Menelik's policies were aimed at fostering national unity and cultural preservation. He promoted the Amharic language as Ethiopia's official governmental language and encouraged the development of literature, art, and music. His efforts to strengthen Ethiopia's identity and preserve its heritage helped unify diverse ethnic groups within the country.
Additionally, Menelik expanded Ethiopia's territory through diplomatic negotiations and military campaigns. He successfully negotiated treaties with neighboring regions and incorporated them into a more significant Ethiopian state, significantly expanding the country's borders.
To sum this up, Menelik II's accomplishments were transformative for Ethiopia. His military successes, modernization efforts, and commitment to national unity positioned Ethiopia as a symbol of African resistance to colonization. Menelik's legacy continues to inspire and his reign remains a pivotal period in Ethiopian history.
Denmark Vesey was born into slavery in St. Thomas, Danish West Indies around 1767. He was sold to a slave owner in Charleston, South Carolina, and eventually became able to buy his freedom in 1800, and then settled in Charleston, South Carolina, where he became a respected member of the Black community and a successful businessman.

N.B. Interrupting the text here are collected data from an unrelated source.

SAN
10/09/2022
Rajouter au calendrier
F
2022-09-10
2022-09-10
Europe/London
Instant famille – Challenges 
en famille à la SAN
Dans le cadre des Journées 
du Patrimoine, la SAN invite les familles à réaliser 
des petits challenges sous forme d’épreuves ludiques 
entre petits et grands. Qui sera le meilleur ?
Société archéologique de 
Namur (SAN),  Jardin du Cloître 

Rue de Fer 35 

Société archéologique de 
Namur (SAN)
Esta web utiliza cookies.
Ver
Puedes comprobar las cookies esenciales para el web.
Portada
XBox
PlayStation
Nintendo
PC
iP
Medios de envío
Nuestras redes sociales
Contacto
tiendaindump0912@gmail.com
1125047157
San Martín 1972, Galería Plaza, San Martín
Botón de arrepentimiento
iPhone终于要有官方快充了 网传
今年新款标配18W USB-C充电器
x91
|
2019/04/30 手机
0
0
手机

In 1816, Vesey began organizing a rebellion against the slave system in Charleston. He and other enslaved people began meeting secretly to plan an uprising. They planned to attack arsenals and armories in the city, seize weapons, and use them to fight for their freedom. Vesey also hoped to gather support from enslaved people on nearby plantations. The uprising was originally planned for July 14, 1822. By this time, Vesey became a well-known and successful carpenter and entrepreneur.

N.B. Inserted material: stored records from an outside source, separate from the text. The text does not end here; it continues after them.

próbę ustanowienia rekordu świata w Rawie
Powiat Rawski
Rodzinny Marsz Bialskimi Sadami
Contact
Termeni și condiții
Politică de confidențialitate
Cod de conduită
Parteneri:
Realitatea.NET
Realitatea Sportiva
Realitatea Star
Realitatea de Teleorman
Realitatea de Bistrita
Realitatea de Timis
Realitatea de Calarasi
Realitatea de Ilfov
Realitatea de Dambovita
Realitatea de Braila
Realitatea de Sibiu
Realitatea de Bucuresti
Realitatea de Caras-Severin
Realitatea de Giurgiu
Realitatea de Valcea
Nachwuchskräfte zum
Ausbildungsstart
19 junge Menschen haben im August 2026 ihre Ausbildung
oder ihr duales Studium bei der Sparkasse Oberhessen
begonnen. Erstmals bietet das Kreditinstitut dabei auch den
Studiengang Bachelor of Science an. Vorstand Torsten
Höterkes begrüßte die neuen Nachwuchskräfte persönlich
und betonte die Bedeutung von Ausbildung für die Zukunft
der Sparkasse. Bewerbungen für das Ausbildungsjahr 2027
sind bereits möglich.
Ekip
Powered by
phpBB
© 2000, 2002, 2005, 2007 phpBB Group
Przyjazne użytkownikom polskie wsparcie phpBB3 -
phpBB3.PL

Unfortunately, slaves that were loyal to their masters exposed the planned uprising in May of 1822, well before it was set to take place. The authorities arrested Vesey and more than 130 other Black men, many of whom were suspected of being involved in the plot. After a hastily convened trial, Vesey and 34 others were hanged, and 31 more were transported out of the state.
The trial and execution of Vesey and his fellow rebels had a significant impact on the history of slavery and the abolitionist movement in the United States. The rebellion and its aftermath became a rallying point for anti-slavery activists and played a role in the growing tensions between North and South that would eventually lead to the Civil War.
In the years after the rebellion, Vesey's story became part of the mythology of the abolitionist movement. He was celebrated as a hero and a martyr, and his name became a symbol of resistance and hope for those fighting against slavery. Today, Denmark Vesey is remembered as an important figure in the struggle for Black freedom and a symbol of the power of resistance in the face of oppression.